Exercise instructions:
Only the pictures are to be dropped; return all other data below exactly.

Working data:

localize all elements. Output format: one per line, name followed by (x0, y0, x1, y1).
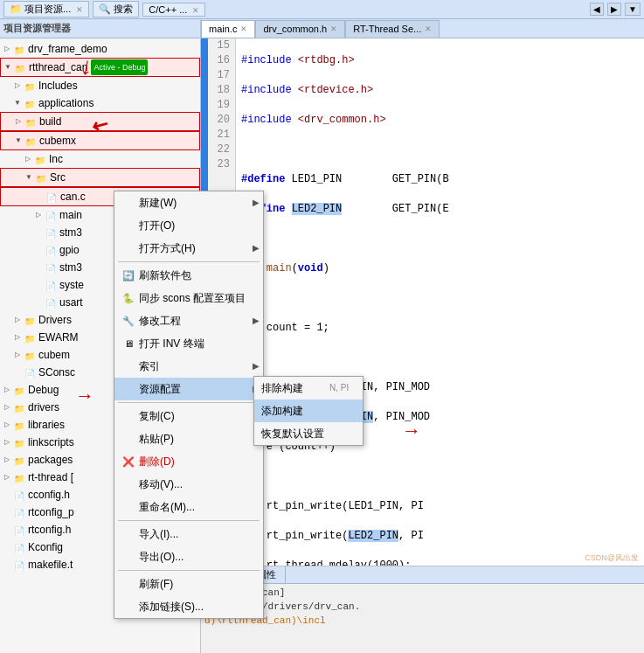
submenu-restore-default[interactable]: 恢复默认设置 (254, 422, 363, 445)
folder-icon: 📁 (23, 80, 37, 92)
menu-index[interactable]: 索引 ▶ (114, 355, 263, 378)
tree-arrow: ▷ (23, 151, 33, 167)
bottom-tabs: 控制台 属性 (201, 566, 644, 584)
tree-label: Inc (49, 151, 63, 167)
menu-sync-scons[interactable]: 🐍 同步 scons 配置至项目 (114, 287, 263, 309)
nav-prev-btn[interactable]: ◀ (590, 3, 604, 16)
file-icon: 📄 (44, 209, 58, 221)
menu-new[interactable]: 新建(W) ▶ (114, 191, 263, 214)
tree-label: libraries (28, 417, 65, 433)
menu-modify-project[interactable]: 🔧 修改工程 ▶ (114, 309, 263, 332)
title-bar: 📁 项目资源... ✕ 🔍 搜索 C/C++ ... ✕ ◀ ▶ ▼ (0, 0, 644, 19)
menu-rename[interactable]: 重命名(M)... (114, 496, 263, 518)
menu-paste[interactable]: 粘贴(P) (114, 427, 263, 450)
active-badge: Active - Debug (91, 59, 148, 75)
code-line: #define LED1_PIN GET_PIN(B (241, 172, 639, 187)
menu-open-inv[interactable]: 🖥 打开 INV 终端 (114, 332, 263, 355)
close-cpp-icon[interactable]: ✕ (192, 6, 199, 15)
project-explorer-tab[interactable]: 📁 项目资源... ✕ (3, 1, 89, 17)
tab-label: RT-Thread Se... (353, 24, 421, 34)
bottom-line: [rtthread_can] (204, 586, 641, 600)
menu-resource-config[interactable]: 资源配置 ▶ (114, 378, 263, 400)
bottom-content: [rtthread_can] ed from ../drivers/drv_ca… (201, 584, 644, 653)
file-icon: 📄 (12, 506, 26, 518)
tree-label: Includes (38, 78, 78, 94)
tree-arrow: ▷ (33, 207, 44, 223)
folder-icon: 📁 (12, 454, 26, 466)
menu-open-with[interactable]: 打开方式(H) ▶ (114, 237, 263, 260)
tab-main-c[interactable]: main.c ✕ (201, 20, 255, 38)
menu-export[interactable]: 导出(O)... (114, 545, 263, 568)
tree-label: syste (59, 277, 84, 293)
tree-arrow: ▷ (12, 78, 23, 94)
close-icon[interactable]: ✕ (330, 24, 337, 33)
tree-arrow: ▷ (12, 347, 23, 363)
tree-label: can.c (60, 189, 86, 205)
submenu-add-build[interactable]: 添加构建 (254, 399, 363, 422)
editor-tabs: main.c ✕ drv_common.h ✕ RT-Thread Se... … (201, 19, 644, 38)
tree-arrow: ▷ (12, 312, 23, 328)
tab-drv-common[interactable]: drv_common.h ✕ (255, 20, 345, 38)
tree-label: build (39, 114, 61, 129)
project-icon: 📁 (10, 3, 22, 14)
tree-label: gpio (59, 242, 80, 258)
tree-label: makefile.t (28, 557, 73, 573)
tree-arrow: ▷ (2, 434, 12, 450)
src-item[interactable]: ▼ 📁 Src (0, 168, 200, 187)
folder-icon: 📁 (13, 61, 27, 73)
tab-rtthread[interactable]: RT-Thread Se... ✕ (345, 20, 440, 38)
cubemx-item[interactable]: ▼ 📁 cubemx (0, 131, 200, 150)
context-menu: 新建(W) ▶ 打开(O) 打开方式(H) ▶ 🔄 刷新软件包 🐍 同步 sco… (114, 191, 264, 619)
file-icon: 📄 (12, 524, 26, 536)
tree-label: linkscripts (28, 434, 74, 450)
nav-menu-btn[interactable]: ▼ (625, 3, 641, 16)
main-layout: 项目资源管理器 ▷ 📁 drv_frame_demo ▼ 📁 rtthread_… (0, 19, 644, 653)
tree-arrow: ▷ (12, 330, 23, 345)
rtthread-can-item[interactable]: ▼ 📁 rtthread_can Active - Debug (0, 58, 200, 77)
tree-arrow: ▷ (2, 41, 12, 57)
menu-refresh-pkg[interactable]: 🔄 刷新软件包 (114, 264, 263, 287)
scons-icon: 🐍 (121, 289, 135, 307)
menu-add-link[interactable]: 添加链接(S)... (114, 595, 263, 618)
tree-arrow: ▼ (12, 95, 23, 111)
menu-label: 导出(O)... (139, 548, 184, 566)
tree-arrow: ▷ (2, 469, 12, 485)
menu-move[interactable]: 移动(V)... (114, 473, 263, 496)
watermark: CSDN@风出发 (585, 552, 639, 564)
menu-label: 打开 INV 终端 (139, 335, 204, 352)
submenu-arrow-icon: ▶ (253, 194, 260, 212)
menu-label: 刷新(F) (139, 575, 173, 593)
tree-label: Src (50, 170, 66, 185)
build-item[interactable]: ▷ 📁 build (0, 112, 200, 131)
close-icon[interactable]: ✕ (240, 24, 247, 33)
menu-refresh[interactable]: 刷新(F) (114, 573, 263, 595)
menu-copy[interactable]: 复制(C) (114, 405, 263, 427)
cpp-tab[interactable]: C/C++ ... ✕ (142, 3, 205, 17)
search-tab[interactable]: 🔍 搜索 (93, 1, 139, 17)
tab-label: main.c (209, 24, 237, 34)
submenu-exclude[interactable]: 排除构建 N, PI (254, 377, 363, 399)
tree-item[interactable]: ▼ 📁 applications (0, 94, 200, 112)
nav-next-btn[interactable]: ▶ (607, 3, 621, 16)
tree-item[interactable]: ▷ 📁 Includes (0, 77, 200, 94)
tree-item[interactable]: ▷ 📁 Inc (0, 150, 200, 168)
tree-item[interactable]: ▷ 📁 drv_frame_demo (0, 40, 200, 58)
tree-arrow: ▼ (3, 59, 13, 75)
close-icon[interactable]: ✕ (76, 5, 83, 14)
spacer: N, PI (329, 379, 349, 397)
code-line: rt_pin_write(LED1_PIN, PI (241, 499, 639, 514)
menu-import[interactable]: 导入(I)... (114, 523, 263, 545)
file-icon: 📄 (23, 366, 37, 379)
menu-label: 索引 (139, 358, 160, 375)
menu-open[interactable]: 打开(O) (114, 214, 263, 237)
close-icon[interactable]: ✕ (425, 24, 432, 33)
menu-label: 刷新软件包 (139, 267, 191, 284)
folder-icon: 📁 (24, 115, 38, 128)
tree-label: rt-thread [ (28, 469, 73, 485)
submenu-arrow-icon: ▶ (253, 358, 260, 375)
menu-delete[interactable]: ❌ 删除(D) (114, 450, 263, 473)
tree-arrow: ▷ (2, 417, 12, 433)
folder-icon: 📁 (12, 401, 26, 413)
code-line: rt_pin_write(LED2_PIN, PI (241, 529, 639, 544)
tree-label: cconfig.h (28, 487, 70, 503)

Answer to the exercise:
localize all elements. Output format: one per line, name followed by (x0, y0, x1, y1).
submenu-restore-default[interactable]: 恢复默认设置 (254, 422, 363, 445)
folder-icon: 📁 (23, 80, 37, 92)
menu-index[interactable]: 索引 ▶ (114, 355, 263, 378)
tree-arrow: ▷ (23, 151, 33, 167)
bottom-tabs: 控制台 属性 (201, 566, 644, 584)
tree-label: Inc (49, 151, 63, 167)
menu-sync-scons[interactable]: 🐍 同步 scons 配置至项目 (114, 287, 263, 309)
nav-prev-btn[interactable]: ◀ (590, 3, 604, 16)
file-icon: 📄 (44, 209, 58, 221)
menu-new[interactable]: 新建(W) ▶ (114, 191, 263, 214)
tree-label: libraries (28, 417, 65, 433)
menu-modify-project[interactable]: 🔧 修改工程 ▶ (114, 309, 263, 332)
title-bar: 📁 项目资源... ✕ 🔍 搜索 C/C++ ... ✕ ◀ ▶ ▼ (0, 0, 644, 19)
menu-rename[interactable]: 重命名(M)... (114, 496, 263, 518)
menu-paste[interactable]: 粘贴(P) (114, 427, 263, 450)
active-badge: Active - Debug (91, 59, 148, 75)
code-line: #define LED1_PIN GET_PIN(B (241, 172, 639, 187)
menu-open-inv[interactable]: 🖥 打开 INV 终端 (114, 332, 263, 355)
close-cpp-icon[interactable]: ✕ (192, 6, 199, 15)
project-explorer-tab[interactable]: 📁 项目资源... ✕ (3, 1, 89, 17)
tab-label: RT-Thread Se... (353, 24, 421, 34)
bottom-line: [rtthread_can] (204, 586, 641, 600)
menu-resource-config[interactable]: 资源配置 ▶ (114, 378, 263, 400)
bottom-content: [rtthread_can] ed from ../drivers/drv_ca… (201, 584, 644, 653)
file-icon: 📄 (12, 506, 26, 518)
tree-label: Includes (38, 78, 78, 94)
tree-arrow: ▷ (33, 207, 44, 223)
folder-icon: 📁 (12, 454, 26, 466)
menu-open-with[interactable]: 打开方式(H) ▶ (114, 237, 263, 260)
tab-main-c[interactable]: main.c ✕ (201, 20, 255, 38)
menu-export[interactable]: 导出(O)... (114, 545, 263, 568)
tree-label: syste (59, 277, 84, 293)
tree-arrow: ▷ (12, 78, 23, 94)
close-icon[interactable]: ✕ (330, 24, 337, 33)
tree-arrow: ▷ (12, 347, 23, 363)
tree-label: can.c (60, 189, 86, 205)
submenu-add-build[interactable]: 添加构建 (254, 399, 363, 422)
editor-tabs: main.c ✕ drv_common.h ✕ RT-Thread Se... … (201, 19, 644, 38)
tree-arrow: ▷ (12, 312, 23, 328)
tab-drv-common[interactable]: drv_common.h ✕ (255, 20, 345, 38)
tree-label: build (39, 114, 61, 129)
project-icon: 📁 (10, 3, 22, 14)
tree-label: gpio (59, 242, 80, 258)
tree-label: makefile.t (28, 557, 73, 573)
tree-arrow: ▷ (2, 434, 12, 450)
src-item[interactable]: ▼ 📁 Src (0, 168, 200, 187)
folder-icon: 📁 (13, 61, 27, 73)
tab-rtthread[interactable]: RT-Thread Se... ✕ (345, 20, 440, 38)
cubemx-item[interactable]: ▼ 📁 cubemx (0, 131, 200, 150)
context-menu: 新建(W) ▶ 打开(O) 打开方式(H) ▶ 🔄 刷新软件包 🐍 同步 sco… (114, 191, 264, 619)
file-icon: 📄 (12, 524, 26, 536)
tree-label: linkscripts (28, 434, 74, 450)
nav-menu-btn[interactable]: ▼ (625, 3, 641, 16)
main-layout: 项目资源管理器 ▷ 📁 drv_frame_demo ▼ 📁 rtthread_… (0, 19, 644, 653)
tree-arrow: ▷ (12, 330, 23, 345)
rtthread-can-item[interactable]: ▼ 📁 rtthread_can Active - Debug (0, 58, 200, 77)
tree-arrow: ▷ (2, 41, 12, 57)
menu-refresh-pkg[interactable]: 🔄 刷新软件包 (114, 264, 263, 287)
scons-icon: 🐍 (121, 289, 135, 307)
menu-add-link[interactable]: 添加链接(S)... (114, 595, 263, 618)
tree-arrow: ▼ (12, 95, 23, 111)
menu-label: 导出(O)... (139, 548, 184, 566)
tree-arrow: ▷ (2, 469, 12, 485)
menu-move[interactable]: 移动(V)... (114, 473, 263, 496)
watermark: CSDN@风出发 (585, 552, 639, 564)
menu-label: 打开 INV 终端 (139, 335, 204, 352)
submenu-arrow-icon: ▶ (253, 194, 260, 212)
menu-label: 刷新(F) (139, 575, 173, 593)
tree-label: Src (50, 170, 66, 185)
build-item[interactable]: ▷ 📁 build (0, 112, 200, 131)
close-icon[interactable]: ✕ (240, 24, 247, 33)
menu-refresh[interactable]: 刷新(F) (114, 573, 263, 595)
menu-copy[interactable]: 复制(C) (114, 405, 263, 427)
cpp-tab[interactable]: C/C++ ... ✕ (142, 3, 205, 17)
search-tab[interactable]: 🔍 搜索 (93, 1, 139, 17)
tab-label: main.c (209, 24, 237, 34)
submenu-exclude[interactable]: 排除构建 N, PI (254, 377, 363, 399)
tree-item[interactable]: ▼ 📁 applications (0, 94, 200, 112)
nav-next-btn[interactable]: ▶ (607, 3, 621, 16)
tree-item[interactable]: ▷ 📁 Includes (0, 77, 200, 94)
tree-item[interactable]: ▷ 📁 Inc (0, 150, 200, 168)
tree-item[interactable]: ▷ 📁 drv_frame_demo (0, 40, 200, 58)
tree-arrow: ▼ (3, 59, 13, 75)
close-icon[interactable]: ✕ (76, 5, 83, 14)
spacer: N, PI (329, 379, 349, 397)
code-line: rt_pin_write(LED1_PIN, PI (241, 499, 639, 514)
menu-import[interactable]: 导入(I)... (114, 523, 263, 545)
file-icon: 📄 (23, 366, 37, 379)
menu-label: 索引 (139, 358, 160, 375)
menu-open[interactable]: 打开(O) (114, 214, 263, 237)
close-icon[interactable]: ✕ (425, 24, 432, 33)
menu-label: 刷新软件包 (139, 267, 191, 284)
folder-icon: 📁 (24, 115, 38, 128)
tree-label: rt-thread [ (28, 469, 73, 485)
submenu-arrow-icon: ▶ (253, 358, 260, 375)
menu-delete[interactable]: ❌ 删除(D) (114, 450, 263, 473)
tree-arrow: ▷ (2, 417, 12, 433)
folder-icon: 📁 (12, 401, 26, 413)
code-line: rt_pin_write(LED2_PIN, PI (241, 529, 639, 544)
tree-label: cconfig.h (28, 487, 70, 503)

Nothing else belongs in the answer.